First time poster here.
I’ve had the Nexplanon implant since 2017 and get it replaced every three years. It’s due for replacement this December. I’ve never had any problems with it before, but over the past few days I’ve been feeling very low. I’ve never struggled with my mental health, and on paper everything in my life is good. But out of nowhere, I suddenly feel overwhelmed and unlike myself.
On Friday at work, I was really snappy and irritable. I felt angry and couldn’t control it, everything and everyone annoyed me. Saturday was Valentine’s Day, so I held it together, but I felt completely drained. Even basic things like getting in the shower felt exhausting. All I wanted to do was stay in bed, but I pushed through. The only way I can describe it is that I felt physically weighed down, like something was dragging me down. (My husband got me flowers, a framed photo of us, and took me to a lovely restaurant so it wasn’t anything to do with him.)
By Sunday, I couldn’t hold it in anymore and just started crying. Once I started, I couldn’t stop. I was sobbing but couldn’t explain why. It felt silly because I knew I wasn’t crying over anything specific. My husband asked what was wrong and said I was crying like someone had died.

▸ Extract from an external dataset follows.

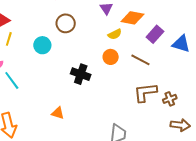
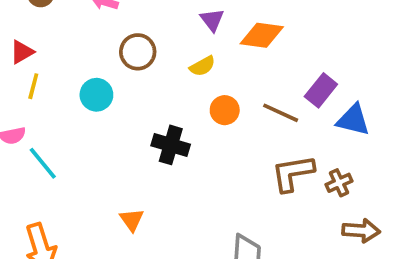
yellow semicircle: (115, 34) -> (202, 66), moved
purple rectangle: (155, 34) -> (321, 90), moved
blue triangle: (181, 44) -> (353, 120), moved
orange triangle: (58, 113) -> (132, 220), turned 40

I told him I didn’t know what was wrong, I just didn’t feel like myself. I said it felt like a dark cloud was hanging over me. He said that if that’s how I feel, imagine how it feels for him being around me. This is the first time I’ve ever felt like this. I apologised and reassured him he hadn’t done anything wrong and that I appreciated everything he did for Valentine’s Day. I truly don’t understand why I feel this way.
He told me he wasn’t going to do any of the “lovey-dovey stuff” or keep asking if I’m okay, and that if I’m choosing to cry over nothing, that’s up to me. I tried to explain that I’m not choosing this and it is completely out of my control. If I could just switch it off and feel normal again, I would. We ended up spending the rest of the day apart.
Later that evening, I tried to talk to him again and said I’d been Googling and wondered if it could be related to my implant. He said he didn’t want to talk about it and that listening to me was draining. He said he just wanted the day and even the whole week to be over, so he can skip to next weekend where is away from me with his friends. I apologised again for how this has affected him and said I’m trying to understand what’s going on with me, he said my constant apologising was annoying.
My husband’s reaction has made me feel like I can’t open up to anyone else (family or friends) because I feel like a burden. I don’t want to feel like this, but I can’t help it. I’m not blaming my husband, but his response made me feel worse. I just wanted a hug and some reassurance that everything would be okay. Instead, he wouldn’t even look at me and just stared at the TV until I stopped talking.
I don’t even know what the point of this post is. I just needed to get it off my chest and hopefully feel a little less alone, because right now I feel incredibly alone.